Power2SME is one of the few aggregators, helping companies with everything from finance to procurement, but it is not the only business set up to help companies manage their business. There are business-to-business players like TradeIndia and IndiaMART, as well as technology solutions providers like NEC and Marg Compusoft. NEC Technologies, for instance, offers scaleable data analytics solutions to companies. “It not only reduces the initial costs, but is scaleable architecture means that it can be used across appliances,” says NEC’s Sinha.
Brijesh Agrawal and cousin Dinesh Agarwal, founders of IndiaMART, want to disrupt the traditional marketplace for industrial goods, where hundreds of buyers and sellers congregate. “The very reason for the existence of such a marketplace has become redundant because the Internet allows, theoretically speaking, an unlimited number of buyers and sellers to come on a single platform and transact business,” says Agrawal.

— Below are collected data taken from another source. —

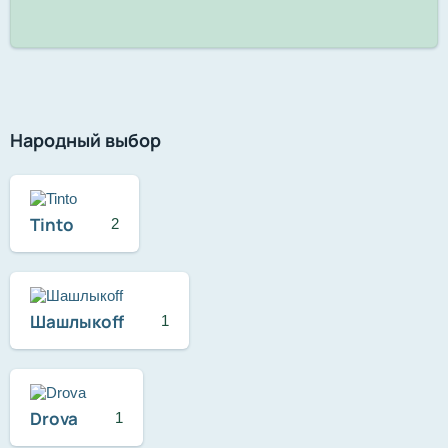
Народный выбор
Tinto
2
Шашлыкоff
1
Drova
1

The cousins decided to replace the crowded bylanes of Chandni Chowk with the information highway, and created IndiaMART, an online marketplace for industrial goods. Although IndiaMART proved a success, the cousins wanted to utilise the tech platforms available to set up an end-to-end virtual market, with everything from payments, packaging, logistics, and delivery resolved. That was Tolexo, a portal that provides access to almost anything a small industry needs, from power saws to safety helmets to office supplies.
THE DEMOCRATISATION OF technology (with the growing popularity of the cloud) allows even small companies and bootstrapped start-ups the chance to use the same platforms and services as their much larger peers. With automation, Big Data analysis, and other tech tools easily available, smaller companies are no longer intimidated by their bigger, richer competitors.

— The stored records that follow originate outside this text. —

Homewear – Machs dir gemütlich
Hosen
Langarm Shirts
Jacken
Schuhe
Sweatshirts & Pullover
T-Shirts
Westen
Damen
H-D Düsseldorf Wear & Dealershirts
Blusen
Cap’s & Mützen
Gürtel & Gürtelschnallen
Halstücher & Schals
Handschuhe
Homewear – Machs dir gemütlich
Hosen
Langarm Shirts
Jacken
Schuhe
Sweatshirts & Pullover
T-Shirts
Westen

With digital platforms like Alibaba, Amazon, and Flipkart, even a tiny organisation can become a ‘micromultinational’. Any company can source products, services, and even ideas, from across the world, and can, in turn, sell everywhere (subject to the law).
“The digital form of globalisation has meant that even the smallest company can be born global and hope to compete with the best in the world,’’ says Narayan of the National Institute of Financial Management. We are, in many ways, seeing the birth of a new industrial revolution based on algorithms, and those who embrace it will grow and prosper.